Cross positioned his chin on a steeple of his fingers. “When you told him the FBI had the stuff from Magliacci’s safe-deposit box…that was the feather that brought the bridge down.”
“The DNA. Nothing else phased him. I tried to convince him to turn himself in, but…”
Cross shook his head. “Proud man, Austin. Self-destruction was easier.”
Warfield nodded. Maybe Quinn never really allowed himself to think about it before. Faced with certain exposure, it all came home. In those few minutes, he morphed from homicidal to suicidal.
Cross had been staring out the window into the Rose Garden. He turned back to Warfield. “Anything else right now, Cam? Guess I need to sit with this for awhile.”

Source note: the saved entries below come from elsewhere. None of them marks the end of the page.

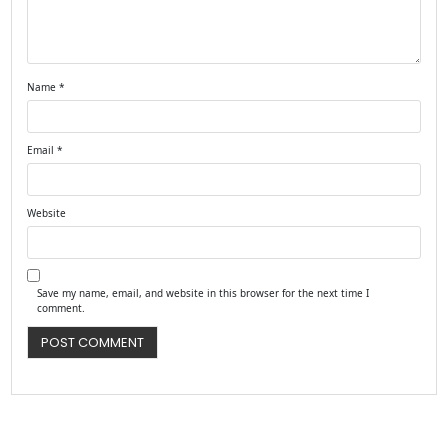
Name
*
Email
*
Website
Save my name, email, and website in this browser for the next time I
comment.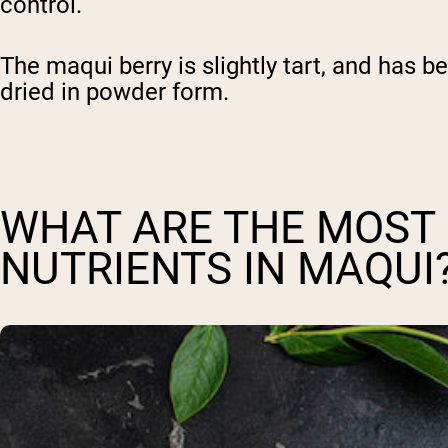
control.
The maqui berry is slightly tart, and has b
dried in powder form.
WHAT ARE THE MOST 
NUTRIENTS IN MAQUI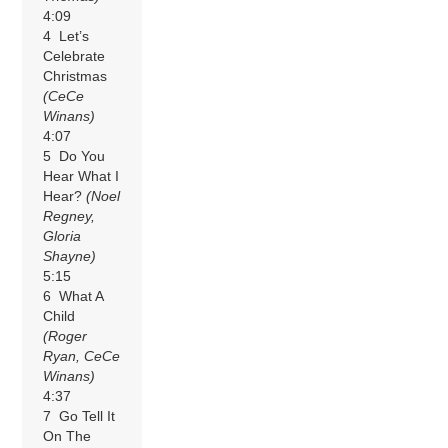
4:09
4 Let’s
Celebrate
Christmas
(CeCe
Winans)
4:07
5 Do You
Hear What I
Hear?
(Noel
Regney,
Gloria
Shayne)
5:15
6 What A
Child
(Roger
Ryan, CeCe
Winans)
4:37
7 Go Tell It
On The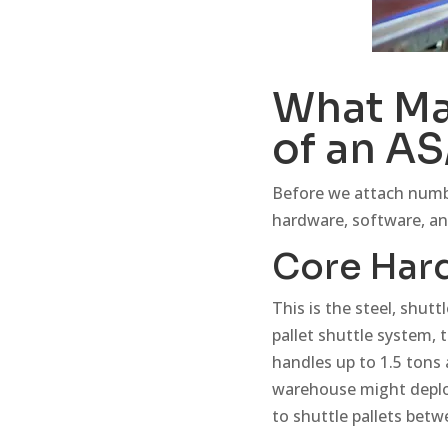
What Ma
of an A
Before we attach number
hardware, software, an
Core Har
This is the steel, shutt
pallet shuttle system, 
handles up to 1.5 tons
warehouse might deploy 
to shuttle pallets betw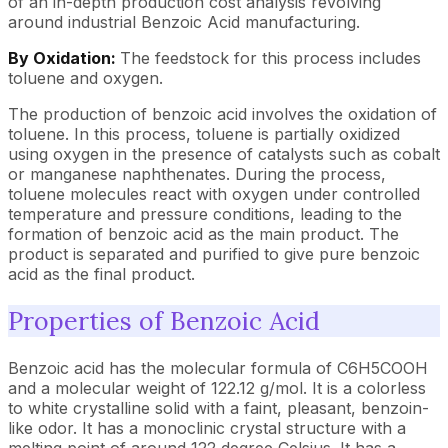
of an in-depth production cost analysis revolving
around industrial Benzoic Acid manufacturing.
By Oxidation:
The feedstock for this process includes
toluene and oxygen.
The production of benzoic acid involves the oxidation of
toluene. In this process, toluene is partially oxidized
using oxygen in the presence of catalysts such as cobalt
or manganese naphthenates. During the process,
toluene molecules react with oxygen under controlled
temperature and pressure conditions, leading to the
formation of benzoic acid as the main product. The
product is separated and purified to give pure benzoic
acid as the final product.
Properties of Benzoic Acid
Benzoic acid has the molecular formula of C6H5COOH
and a molecular weight of 122.12 g/mol. It is a colorless
to white crystalline solid with a faint, pleasant, benzoin-
like odor. It has a monoclinic crystal structure with a
melting point of around 122 degree Celsius. It has a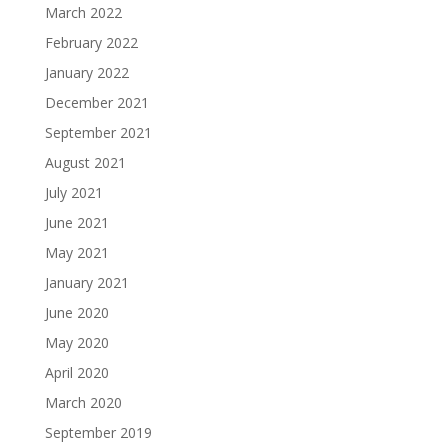
March 2022
February 2022
January 2022
December 2021
September 2021
August 2021
July 2021
June 2021
May 2021
January 2021
June 2020
May 2020
April 2020
March 2020
September 2019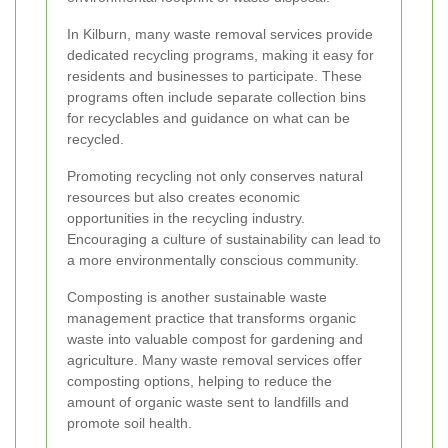
In Kilburn, many waste removal services provide
dedicated recycling programs, making it easy for
residents and businesses to participate. These
programs often include separate collection bins
for recyclables and guidance on what can be
recycled.
Promoting recycling not only conserves natural
resources but also creates economic
opportunities in the recycling industry.
Encouraging a culture of sustainability can lead to
a more environmentally conscious community.
Composting is another sustainable waste
management practice that transforms organic
waste into valuable compost for gardening and
agriculture. Many waste removal services offer
composting options, helping to reduce the
amount of organic waste sent to landfills and
promote soil health.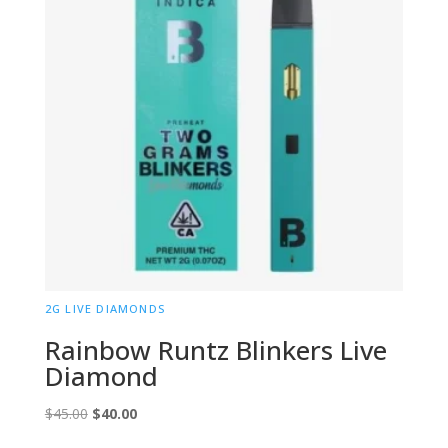
2G LIVE DIAMONDS
Rainbow Runtz Blinkers Live
Diamond
Original
Current
$
45.00
$
40.00
price
price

“Nothing that can’t wait, sir.” What Warfield needed was sleep. He’d been up since Friday morning.
Next morning in the Oval Office, Cross brought Warfield up to date on Quinn. Emergency surgery had kept him alive so far, but more operations would be necessary. He’d be moved to Johns Hopkins in Baltimore as soon as the doctors would allow it. Even if he survived, he was not expected to recover his mental faculties.
“So he’ll never stand trial,” said Cross. “In a way, this is worse for him than a trial. This whole damn mess, it’s the hardest thing I’ve had to face here in the presidency. Anywhere.”
Warfield nodded.
“Now I have to deal with the press,” Cross said. “It’ll look worse if we try to keep it quiet much longer. Congress will jump in the middle of it. CIA may as well put their operations files on all the billboards around town when Congress gets through wringing them out.”
After a while, Cross looked at Warfield in resignation. “Anything else?”
“This may not be the best time.”
“What is it?”
“Ana Koronis. She’s gotta be dealt with.” After Damn Right Donaldson delivered Warfield and Quinn to the hospital, his men took Ana to Philadelphia where they held her until federal marshals returned her to the ADC.
“This Helen Swope thing?”
“Right. Take what we know about Quinn, Swope’s apparent false testimony plus what Suri told me, you get some serious doubt about Ana’s guilt.”
“She’ll get a new trial after Quinn has been dealt with, when all his doings have been fleshed out. And she can use those facts for her defense.”
Warfield nodded. “If Ana’s innocent, and I think she probably is, she shouldn’t have to wait around for the system to work, knowing what we know. You’re talking a year, maybe more. Swope’s dead, but at least Joe Morgan survived, and her minister is going to make it.”